[Data extracted from a collection]
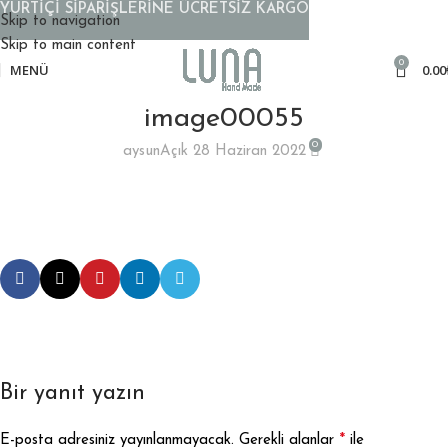
YURTİÇİ SİPARİŞLERİNE ÜCRETSİZ KARGO
Skip to navigation
Skip to main content
0
MENÜ
0.00
image00055
0
aysun
Açık 28 Haziran 2022
Bir yanıt yazın
*
E-posta adresiniz yayınlanmayacak.
Gerekli alanlar
ile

Problem description:
Show all lines from the data above in which the word "Skip" appears.

Expected output:
Skip to navigation
Skip to main content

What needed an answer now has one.